## Exercise instructions
Repeat exactly the lines of the listing from the line containing "ソフトウェアの使用条件" through its last line, and nothing beyond them.

*** Provided material ***

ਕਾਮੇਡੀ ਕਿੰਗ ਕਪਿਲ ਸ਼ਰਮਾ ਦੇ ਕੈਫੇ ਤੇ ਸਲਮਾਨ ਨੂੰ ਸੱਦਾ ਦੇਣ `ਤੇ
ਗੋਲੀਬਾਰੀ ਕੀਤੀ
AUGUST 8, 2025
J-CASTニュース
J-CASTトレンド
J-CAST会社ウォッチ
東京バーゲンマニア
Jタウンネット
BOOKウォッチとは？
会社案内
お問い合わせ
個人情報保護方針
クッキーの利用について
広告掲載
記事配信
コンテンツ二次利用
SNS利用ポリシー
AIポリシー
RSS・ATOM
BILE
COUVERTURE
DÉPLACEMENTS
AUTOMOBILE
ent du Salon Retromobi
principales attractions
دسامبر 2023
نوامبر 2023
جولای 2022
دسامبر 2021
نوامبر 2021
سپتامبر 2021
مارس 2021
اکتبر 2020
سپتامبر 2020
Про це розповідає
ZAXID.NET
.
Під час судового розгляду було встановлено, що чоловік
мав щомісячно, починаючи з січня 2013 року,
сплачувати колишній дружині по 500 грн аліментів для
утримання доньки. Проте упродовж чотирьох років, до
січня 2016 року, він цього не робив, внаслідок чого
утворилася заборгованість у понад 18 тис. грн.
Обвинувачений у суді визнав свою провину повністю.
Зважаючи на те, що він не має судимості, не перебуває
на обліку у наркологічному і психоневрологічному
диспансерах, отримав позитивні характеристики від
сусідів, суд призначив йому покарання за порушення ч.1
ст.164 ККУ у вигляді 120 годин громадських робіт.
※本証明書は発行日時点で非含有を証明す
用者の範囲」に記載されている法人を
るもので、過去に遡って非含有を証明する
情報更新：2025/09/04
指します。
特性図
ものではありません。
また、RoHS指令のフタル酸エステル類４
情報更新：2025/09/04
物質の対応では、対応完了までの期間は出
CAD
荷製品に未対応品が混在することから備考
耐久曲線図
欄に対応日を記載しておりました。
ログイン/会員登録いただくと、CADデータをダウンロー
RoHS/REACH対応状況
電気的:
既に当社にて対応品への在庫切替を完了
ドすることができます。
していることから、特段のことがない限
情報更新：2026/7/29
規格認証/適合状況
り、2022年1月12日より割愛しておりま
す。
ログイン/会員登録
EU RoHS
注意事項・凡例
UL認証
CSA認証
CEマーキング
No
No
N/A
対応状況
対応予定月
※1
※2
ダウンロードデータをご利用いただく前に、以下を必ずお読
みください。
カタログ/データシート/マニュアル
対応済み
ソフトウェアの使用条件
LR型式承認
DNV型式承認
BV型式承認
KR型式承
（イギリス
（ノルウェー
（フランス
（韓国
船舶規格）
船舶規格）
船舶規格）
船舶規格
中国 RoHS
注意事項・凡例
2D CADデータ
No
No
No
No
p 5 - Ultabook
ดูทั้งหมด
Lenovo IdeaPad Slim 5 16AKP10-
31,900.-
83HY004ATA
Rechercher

*** End of Provided material ***

## Exercise answer
ソフトウェアの使用条件
LR型式承認
DNV型式承認
BV型式承認
KR型式承
（イギリス
（ノルウェー
（フランス
（韓国
船舶規格）
船舶規格）
船舶規格）
船舶規格
中国 RoHS
注意事項・凡例
2D CADデータ
No
No
No
No
p 5 - Ultabook
ดูทั้งหมด
Lenovo IdeaPad Slim 5 16AKP10-
31,900.-
83HY004ATA
Rechercher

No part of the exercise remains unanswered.